ITSを疑う

ITS(高度道路交通システム)やカーマルチメディア、スマホ、中国関連を中心に書き綴っています。

ITSへの提言:通信ありきでは始まらない

2005年06月13日 | ITS
ITSへの提言ということで、まずは「前提に通信技術ありき、という考え方を捨てる」と書いた。

私はそもそもユビキタスへの過度の期待に対して懐疑的だ。
ユビキタスを全面的に否定する物ではないが、既に市場はすでにそれなりの最適化を果たしているのではないか、と思っているのだ。

携帯の保有が進み、すくなくとも音声通話とショートメールは完全にユビキタス状態となっている。まずこの状況を前提としておかなけれならない。

これ以上のユビキタスというと、単純な言い方をすれば「どこでもwebの情報を入手できる」と言うことなのだろう。
それは、その気になれば出来る。ノートPC・PDA+通信カード、フルブラウザ付きケイタイでやろうと思えばすぐに出来る。ホットスポット利用という手もある。
しかし、そこまでしている人は(業務利用を除けば)きわめて限定される。

既に多くの家庭で常時接続の高速インターネットがリーズナブルな価格で実現されている。
職場を除けば最も長い時間を過ごす自宅で、すでに快適に常時接続されているのに、場合によってはそれ以上の接続料を支払って出先や移動中にインターネット情報の入手をする必要があるか?それが、モバイル接続が決して一般的という程には普及しない最大の理由だと思う。

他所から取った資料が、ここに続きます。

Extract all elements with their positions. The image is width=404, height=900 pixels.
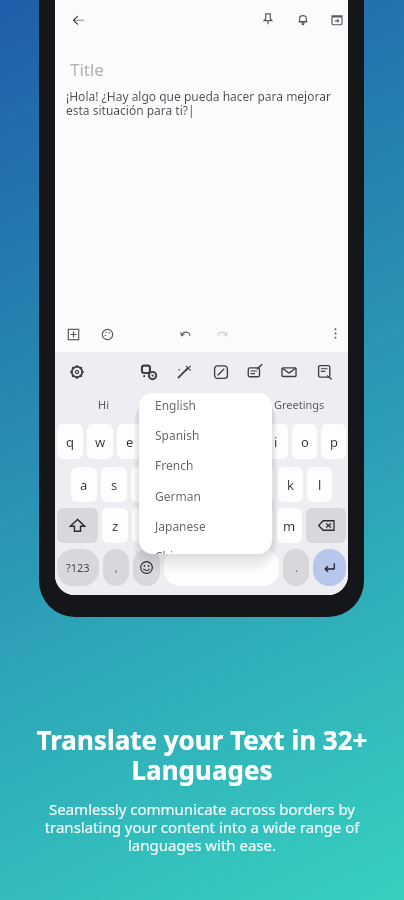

この事情は、車内でも同じだ。接続料を払ってまで必要な情報など、言うほどはないのだ。
一般人にまで普及するようなビジネスモデルの構築は、まず不可能だとおもう。
移動体データ通信がリーズナブルな価格まで下がれば多少は状況は変わるだろうが、それにしても自宅と移動体双方で接続契約をする消費者は一部だろう。

「車がユビキタスに通信で接続されるということは既定路線である」
「だから、それをITSに活用するのだ」
という図式で考える限り、ITSはスタートでつまずいてしまう。